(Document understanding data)
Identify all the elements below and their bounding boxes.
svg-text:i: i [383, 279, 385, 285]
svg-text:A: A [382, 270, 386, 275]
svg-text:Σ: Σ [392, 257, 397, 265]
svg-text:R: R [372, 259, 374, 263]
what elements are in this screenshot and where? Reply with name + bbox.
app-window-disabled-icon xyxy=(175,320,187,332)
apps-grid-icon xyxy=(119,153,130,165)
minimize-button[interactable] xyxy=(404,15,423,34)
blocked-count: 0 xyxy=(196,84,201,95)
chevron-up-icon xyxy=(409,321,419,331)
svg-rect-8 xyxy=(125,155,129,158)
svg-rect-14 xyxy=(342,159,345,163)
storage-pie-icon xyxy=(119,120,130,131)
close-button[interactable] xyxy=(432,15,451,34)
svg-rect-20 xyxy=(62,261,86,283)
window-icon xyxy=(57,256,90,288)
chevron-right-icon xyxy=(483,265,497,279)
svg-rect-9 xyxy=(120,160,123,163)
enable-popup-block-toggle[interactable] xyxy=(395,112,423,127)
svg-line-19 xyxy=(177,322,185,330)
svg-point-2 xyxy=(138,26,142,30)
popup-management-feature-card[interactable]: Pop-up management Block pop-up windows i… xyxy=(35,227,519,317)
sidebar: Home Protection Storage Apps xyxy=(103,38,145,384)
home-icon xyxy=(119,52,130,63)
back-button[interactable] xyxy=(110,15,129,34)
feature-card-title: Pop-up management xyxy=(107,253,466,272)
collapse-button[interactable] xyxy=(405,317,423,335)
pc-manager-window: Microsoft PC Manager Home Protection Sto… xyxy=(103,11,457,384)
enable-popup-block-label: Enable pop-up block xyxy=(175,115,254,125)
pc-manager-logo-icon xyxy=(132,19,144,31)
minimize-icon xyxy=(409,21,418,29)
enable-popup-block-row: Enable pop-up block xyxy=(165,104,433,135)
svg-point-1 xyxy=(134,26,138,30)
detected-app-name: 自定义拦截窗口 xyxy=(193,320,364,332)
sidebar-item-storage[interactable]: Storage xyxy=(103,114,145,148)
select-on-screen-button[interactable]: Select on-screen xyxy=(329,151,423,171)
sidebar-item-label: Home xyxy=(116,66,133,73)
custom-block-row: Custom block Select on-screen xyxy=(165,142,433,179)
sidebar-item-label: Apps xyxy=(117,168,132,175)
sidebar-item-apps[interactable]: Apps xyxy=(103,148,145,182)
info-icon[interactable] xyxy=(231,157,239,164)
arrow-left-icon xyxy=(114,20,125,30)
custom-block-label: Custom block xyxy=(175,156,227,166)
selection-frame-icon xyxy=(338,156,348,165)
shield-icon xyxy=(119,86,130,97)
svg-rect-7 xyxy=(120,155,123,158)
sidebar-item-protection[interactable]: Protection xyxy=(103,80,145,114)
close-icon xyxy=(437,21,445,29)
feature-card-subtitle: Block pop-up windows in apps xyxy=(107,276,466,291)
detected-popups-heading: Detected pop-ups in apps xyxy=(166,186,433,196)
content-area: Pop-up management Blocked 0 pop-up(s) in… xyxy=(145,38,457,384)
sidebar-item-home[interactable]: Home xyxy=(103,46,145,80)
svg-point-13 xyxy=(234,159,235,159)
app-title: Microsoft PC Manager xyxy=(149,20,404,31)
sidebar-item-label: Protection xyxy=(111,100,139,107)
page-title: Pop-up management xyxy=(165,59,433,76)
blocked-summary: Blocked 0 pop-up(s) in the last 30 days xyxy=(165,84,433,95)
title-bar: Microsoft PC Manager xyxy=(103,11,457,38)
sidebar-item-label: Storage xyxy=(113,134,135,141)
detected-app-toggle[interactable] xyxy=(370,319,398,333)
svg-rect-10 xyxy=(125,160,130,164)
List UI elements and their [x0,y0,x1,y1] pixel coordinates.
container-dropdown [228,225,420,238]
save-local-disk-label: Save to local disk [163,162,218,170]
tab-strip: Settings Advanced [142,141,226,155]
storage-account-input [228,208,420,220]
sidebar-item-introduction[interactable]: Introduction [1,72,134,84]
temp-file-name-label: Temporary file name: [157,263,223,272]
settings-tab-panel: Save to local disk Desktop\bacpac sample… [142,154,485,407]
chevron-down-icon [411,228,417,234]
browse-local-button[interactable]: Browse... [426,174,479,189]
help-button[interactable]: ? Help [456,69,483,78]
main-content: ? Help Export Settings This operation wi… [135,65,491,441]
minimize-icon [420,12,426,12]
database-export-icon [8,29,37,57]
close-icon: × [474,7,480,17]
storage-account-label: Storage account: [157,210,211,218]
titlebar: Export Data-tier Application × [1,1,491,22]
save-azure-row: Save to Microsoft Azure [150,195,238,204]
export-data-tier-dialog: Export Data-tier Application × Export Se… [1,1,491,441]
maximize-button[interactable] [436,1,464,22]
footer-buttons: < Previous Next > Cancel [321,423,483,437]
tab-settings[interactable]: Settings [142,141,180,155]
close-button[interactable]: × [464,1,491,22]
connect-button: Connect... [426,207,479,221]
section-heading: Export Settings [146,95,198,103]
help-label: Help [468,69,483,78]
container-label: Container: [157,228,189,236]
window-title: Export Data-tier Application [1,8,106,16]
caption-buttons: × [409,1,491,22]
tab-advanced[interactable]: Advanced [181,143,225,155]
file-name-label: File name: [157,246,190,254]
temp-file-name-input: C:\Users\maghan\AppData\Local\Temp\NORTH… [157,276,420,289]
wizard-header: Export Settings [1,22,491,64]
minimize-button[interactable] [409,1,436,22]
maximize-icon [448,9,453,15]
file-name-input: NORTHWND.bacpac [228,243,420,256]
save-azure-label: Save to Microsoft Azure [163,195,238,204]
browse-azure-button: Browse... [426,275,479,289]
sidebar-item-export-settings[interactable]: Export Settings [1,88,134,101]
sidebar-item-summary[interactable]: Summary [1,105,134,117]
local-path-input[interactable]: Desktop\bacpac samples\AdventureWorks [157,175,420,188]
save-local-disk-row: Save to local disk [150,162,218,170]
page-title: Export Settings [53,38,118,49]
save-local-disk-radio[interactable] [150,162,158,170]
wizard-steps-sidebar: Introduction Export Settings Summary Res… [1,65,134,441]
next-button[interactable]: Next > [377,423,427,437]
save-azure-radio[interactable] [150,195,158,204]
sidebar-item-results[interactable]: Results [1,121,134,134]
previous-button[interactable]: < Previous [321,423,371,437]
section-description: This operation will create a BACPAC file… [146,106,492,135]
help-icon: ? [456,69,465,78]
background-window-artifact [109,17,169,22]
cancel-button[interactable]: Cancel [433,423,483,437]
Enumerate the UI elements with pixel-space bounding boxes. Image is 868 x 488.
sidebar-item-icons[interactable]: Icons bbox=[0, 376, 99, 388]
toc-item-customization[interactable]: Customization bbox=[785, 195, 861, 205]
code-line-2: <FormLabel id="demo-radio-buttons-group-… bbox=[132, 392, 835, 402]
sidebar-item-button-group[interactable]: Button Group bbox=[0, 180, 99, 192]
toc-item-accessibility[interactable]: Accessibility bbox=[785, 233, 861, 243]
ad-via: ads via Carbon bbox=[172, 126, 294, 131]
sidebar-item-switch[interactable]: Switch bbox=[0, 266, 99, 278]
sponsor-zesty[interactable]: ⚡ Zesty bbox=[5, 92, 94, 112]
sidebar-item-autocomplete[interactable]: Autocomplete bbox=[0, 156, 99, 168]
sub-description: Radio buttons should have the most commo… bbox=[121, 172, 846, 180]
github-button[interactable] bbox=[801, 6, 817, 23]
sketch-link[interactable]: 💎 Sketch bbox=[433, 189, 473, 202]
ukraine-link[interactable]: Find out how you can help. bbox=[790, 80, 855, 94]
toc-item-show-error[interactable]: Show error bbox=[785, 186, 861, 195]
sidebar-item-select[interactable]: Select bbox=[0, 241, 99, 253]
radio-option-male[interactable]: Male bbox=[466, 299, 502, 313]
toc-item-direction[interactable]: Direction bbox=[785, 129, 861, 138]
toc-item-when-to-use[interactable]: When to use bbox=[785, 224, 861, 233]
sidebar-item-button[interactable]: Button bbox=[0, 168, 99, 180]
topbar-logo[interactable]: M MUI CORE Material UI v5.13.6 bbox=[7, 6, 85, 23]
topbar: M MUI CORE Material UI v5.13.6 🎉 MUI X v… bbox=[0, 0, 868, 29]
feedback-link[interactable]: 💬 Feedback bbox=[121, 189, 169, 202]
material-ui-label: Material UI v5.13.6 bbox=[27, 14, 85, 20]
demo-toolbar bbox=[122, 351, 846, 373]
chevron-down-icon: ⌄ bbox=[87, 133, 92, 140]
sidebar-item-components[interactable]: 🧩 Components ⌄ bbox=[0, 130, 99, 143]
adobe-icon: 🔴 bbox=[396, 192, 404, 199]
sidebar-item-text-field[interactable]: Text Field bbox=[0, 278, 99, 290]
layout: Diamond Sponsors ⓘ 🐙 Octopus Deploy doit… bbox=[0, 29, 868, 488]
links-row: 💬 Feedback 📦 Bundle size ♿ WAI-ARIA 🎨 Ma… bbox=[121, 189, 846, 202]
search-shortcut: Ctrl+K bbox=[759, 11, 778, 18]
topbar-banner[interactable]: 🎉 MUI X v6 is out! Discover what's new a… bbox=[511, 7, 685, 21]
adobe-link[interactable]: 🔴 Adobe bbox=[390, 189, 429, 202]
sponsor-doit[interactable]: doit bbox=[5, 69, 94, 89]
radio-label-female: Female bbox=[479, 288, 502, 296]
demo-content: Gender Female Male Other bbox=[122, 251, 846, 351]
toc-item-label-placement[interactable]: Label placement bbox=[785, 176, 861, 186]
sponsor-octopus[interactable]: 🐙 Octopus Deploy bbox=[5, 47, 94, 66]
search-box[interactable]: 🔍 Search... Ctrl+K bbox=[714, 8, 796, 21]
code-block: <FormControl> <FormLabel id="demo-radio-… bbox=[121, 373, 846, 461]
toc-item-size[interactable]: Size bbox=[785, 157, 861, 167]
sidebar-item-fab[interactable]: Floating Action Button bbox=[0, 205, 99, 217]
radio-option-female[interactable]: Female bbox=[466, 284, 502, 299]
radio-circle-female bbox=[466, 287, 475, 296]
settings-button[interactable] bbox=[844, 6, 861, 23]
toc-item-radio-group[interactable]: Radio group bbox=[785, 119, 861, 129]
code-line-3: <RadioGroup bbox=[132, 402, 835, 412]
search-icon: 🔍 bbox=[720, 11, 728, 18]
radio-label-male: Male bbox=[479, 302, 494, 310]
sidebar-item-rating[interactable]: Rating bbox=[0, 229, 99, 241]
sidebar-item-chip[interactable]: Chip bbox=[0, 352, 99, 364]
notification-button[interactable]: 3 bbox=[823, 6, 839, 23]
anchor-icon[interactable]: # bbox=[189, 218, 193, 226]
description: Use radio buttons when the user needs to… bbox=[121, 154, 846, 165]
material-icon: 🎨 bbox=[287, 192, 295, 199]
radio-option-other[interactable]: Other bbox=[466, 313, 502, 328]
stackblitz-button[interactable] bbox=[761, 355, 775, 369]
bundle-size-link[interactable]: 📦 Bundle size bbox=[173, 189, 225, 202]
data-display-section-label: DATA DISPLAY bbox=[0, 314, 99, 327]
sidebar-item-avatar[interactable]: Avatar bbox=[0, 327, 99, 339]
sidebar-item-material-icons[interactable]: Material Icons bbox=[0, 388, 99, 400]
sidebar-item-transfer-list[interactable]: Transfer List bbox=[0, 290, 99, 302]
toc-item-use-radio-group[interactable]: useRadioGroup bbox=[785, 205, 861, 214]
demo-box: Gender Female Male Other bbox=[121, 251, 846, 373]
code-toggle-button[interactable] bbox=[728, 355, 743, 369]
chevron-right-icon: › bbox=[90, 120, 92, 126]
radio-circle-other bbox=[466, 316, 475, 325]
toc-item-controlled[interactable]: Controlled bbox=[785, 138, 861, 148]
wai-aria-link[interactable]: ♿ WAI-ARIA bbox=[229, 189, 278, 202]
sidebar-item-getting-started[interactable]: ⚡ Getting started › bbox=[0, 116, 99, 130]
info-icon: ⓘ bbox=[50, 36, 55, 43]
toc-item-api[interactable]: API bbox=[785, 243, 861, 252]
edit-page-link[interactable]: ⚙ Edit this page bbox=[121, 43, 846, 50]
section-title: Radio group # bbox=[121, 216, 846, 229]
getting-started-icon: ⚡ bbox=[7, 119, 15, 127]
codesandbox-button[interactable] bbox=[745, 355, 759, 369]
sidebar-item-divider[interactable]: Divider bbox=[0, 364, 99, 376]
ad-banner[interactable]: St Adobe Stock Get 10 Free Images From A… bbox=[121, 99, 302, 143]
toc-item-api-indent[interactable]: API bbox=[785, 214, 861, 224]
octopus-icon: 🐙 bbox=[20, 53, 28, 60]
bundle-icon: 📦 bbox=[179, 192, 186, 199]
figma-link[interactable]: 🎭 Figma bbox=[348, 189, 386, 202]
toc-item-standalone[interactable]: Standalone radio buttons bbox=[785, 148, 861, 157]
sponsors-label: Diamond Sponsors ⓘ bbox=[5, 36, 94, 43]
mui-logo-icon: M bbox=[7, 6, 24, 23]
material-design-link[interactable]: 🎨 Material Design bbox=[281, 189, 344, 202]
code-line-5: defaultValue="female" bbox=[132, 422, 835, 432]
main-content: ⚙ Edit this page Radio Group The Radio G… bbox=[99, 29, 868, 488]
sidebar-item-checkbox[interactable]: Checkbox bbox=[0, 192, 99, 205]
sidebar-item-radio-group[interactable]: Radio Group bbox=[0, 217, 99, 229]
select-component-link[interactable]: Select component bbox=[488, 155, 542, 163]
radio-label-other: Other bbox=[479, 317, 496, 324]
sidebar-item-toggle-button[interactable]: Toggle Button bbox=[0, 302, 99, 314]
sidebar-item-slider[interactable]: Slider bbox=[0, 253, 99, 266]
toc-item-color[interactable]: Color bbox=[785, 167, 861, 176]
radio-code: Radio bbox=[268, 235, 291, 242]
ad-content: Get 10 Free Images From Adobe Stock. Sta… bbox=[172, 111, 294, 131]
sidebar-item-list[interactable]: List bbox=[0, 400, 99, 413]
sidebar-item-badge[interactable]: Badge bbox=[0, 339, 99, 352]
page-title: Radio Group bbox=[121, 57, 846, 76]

EXERCISE DIRECTIONS: What is the number of lines in the entries above that contain the string "buttons"? Reply with the number and nothing more.

WRITTEN ANSWER: 6